- **AIM OF THE EXERCISE**:
Your answer must repeat all of the entries word for word, without any images.
Segment Start: ENTRIES PROVIDED
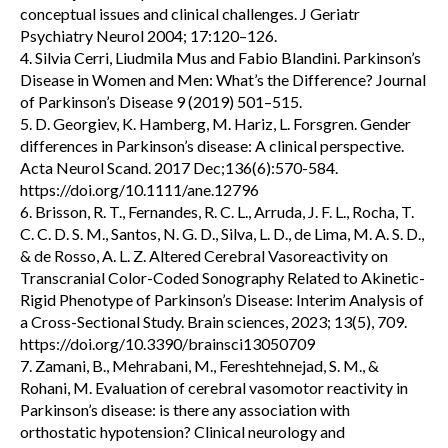
conceptual issues and clinical challenges. J Geriatr
Psychiatry Neurol 2004; 17:120–126.
4. Silvia Cerri, Liudmila Mus and Fabio Blandini. Parkinson’s
Disease in Women and Men: What’s the Difference? Journal
of Parkinson’s Disease 9 (2019) 501–515.
5. D. Georgiev, K. Hamberg, M. Hariz, L. Forsgren. Gender
differences in Parkinson’s disease: A clinical perspective.
Acta Neurol Scand. 2017 Dec;136(6):570-584.
https://doi.org/10.1111/ane.12796
6. Brisson, R. T., Fernandes, R. C. L., Arruda, J. F. L., Rocha, T.
C. C. D. S. M., Santos, N. G. D., Silva, L. D., de Lima, M. A. S. D.,
& de Rosso, A. L. Z. Altered Cerebral Vasoreactivity on
Transcranial Color-Coded Sonography Related to Akinetic-
Rigid Phenotype of Parkinson’s Disease: Interim Analysis of
a Cross-Sectional Study. Brain sciences, 2023; 13(5), 709.
https://doi.org/10.3390/brainsci13050709
7. Zamani, B., Mehrabani, M., Fereshtehnejad, S. M., &
Rohani, M. Evaluation of cerebral vasomotor reactivity in
Parkinson’s disease: is there any association with
orthostatic hypotension? Clinical neurology and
Segment End: ENTRIES PROVIDED
- **OUTPUT FOR THIS TASK**:
conceptual issues and clinical challenges. J Geriatr
Psychiatry Neurol 2004; 17:120–126.
4. Silvia Cerri, Liudmila Mus and Fabio Blandini. Parkinson’s
Disease in Women and Men: What’s the Difference? Journal
of Parkinson’s Disease 9 (2019) 501–515.
5. D. Georgiev, K. Hamberg, M. Hariz, L. Forsgren. Gender
differences in Parkinson’s disease: A clinical perspective.
Acta Neurol Scand. 2017 Dec;136(6):570-584.
https://doi.org/10.1111/ane.12796
6. Brisson, R. T., Fernandes, R. C. L., Arruda, J. F. L., Rocha, T.
C. C. D. S. M., Santos, N. G. D., Silva, L. D., de Lima, M. A. S. D.,
& de Rosso, A. L. Z. Altered Cerebral Vasoreactivity on
Transcranial Color-Coded Sonography Related to Akinetic-
Rigid Phenotype of Parkinson’s Disease: Interim Analysis of
a Cross-Sectional Study. Brain sciences, 2023; 13(5), 709.
https://doi.org/10.3390/brainsci13050709
7. Zamani, B., Mehrabani, M., Fereshtehnejad, S. M., &
Rohani, M. Evaluation of cerebral vasomotor reactivity in
Parkinson’s disease: is there any association with
orthostatic hypotension? Clinical neurology and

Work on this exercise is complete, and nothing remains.